__Source records__:
______

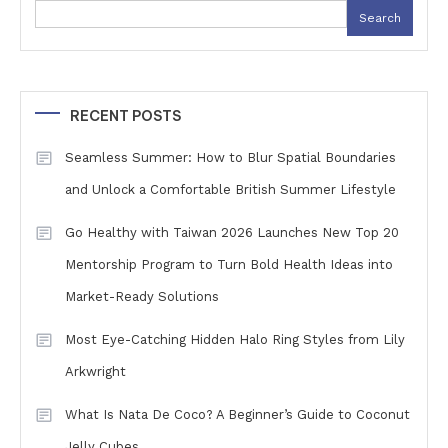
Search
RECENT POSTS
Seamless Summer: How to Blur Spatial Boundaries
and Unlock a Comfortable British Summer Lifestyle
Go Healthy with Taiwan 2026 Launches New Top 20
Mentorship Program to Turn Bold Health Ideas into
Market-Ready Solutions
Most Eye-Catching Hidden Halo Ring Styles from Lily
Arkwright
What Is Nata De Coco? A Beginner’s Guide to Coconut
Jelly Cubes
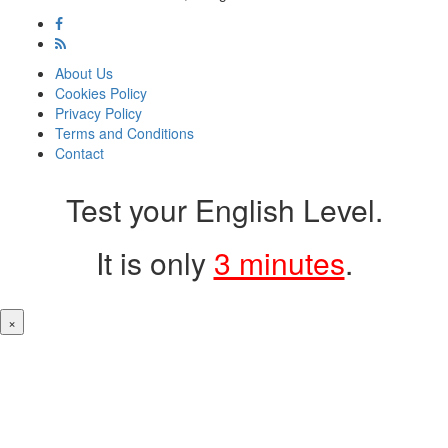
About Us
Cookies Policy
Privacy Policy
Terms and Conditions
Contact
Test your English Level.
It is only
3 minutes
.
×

______

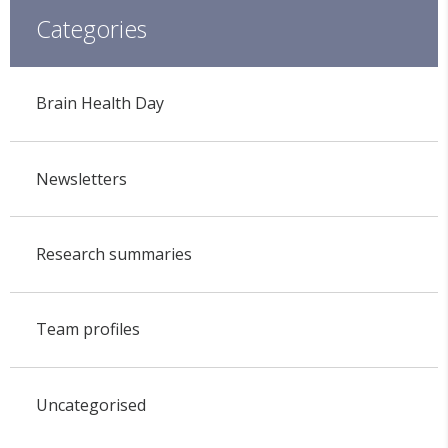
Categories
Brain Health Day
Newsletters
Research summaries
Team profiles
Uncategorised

______

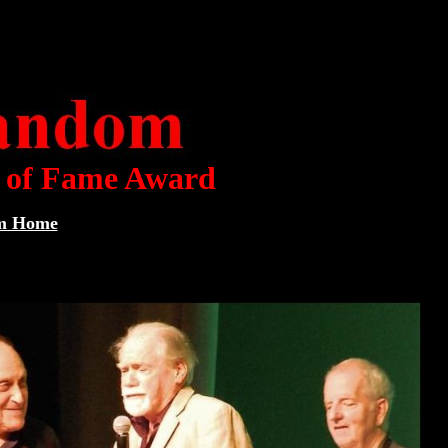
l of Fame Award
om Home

______

__Work request__: Copy all lines from the data above that contain the word "Summer".

__Solution to the problem__:
Seamless Summer: How to Blur Spatial Boundaries
and Unlock a Comfortable British Summer Lifestyle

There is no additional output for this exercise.